• **Work request**: Could you please transcribe the data exactly, without the pictures?

*** Block opens ***

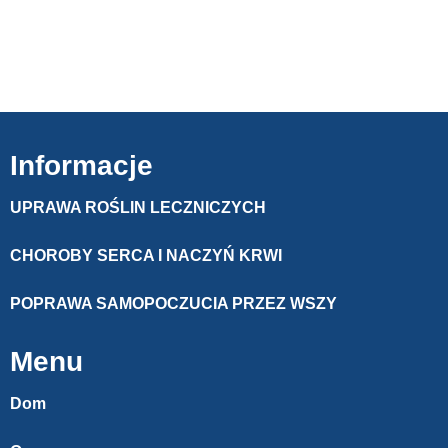
Informacje
UPRAWA ROŚLIN LECZNICZYCH
CHOROBY SERCA I NACZYŃ KRWI
POPRAWA SAMOPOCZUCIA PRZEZ WSZY
Menu
Dom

*** Block closes ***

• **Output for this task**:
Informacje
UPRAWA ROŚLIN LECZNICZYCH
CHOROBY SERCA I NACZYŃ KRWI
POPRAWA SAMOPOCZUCIA PRZEZ WSZY
Menu
Dom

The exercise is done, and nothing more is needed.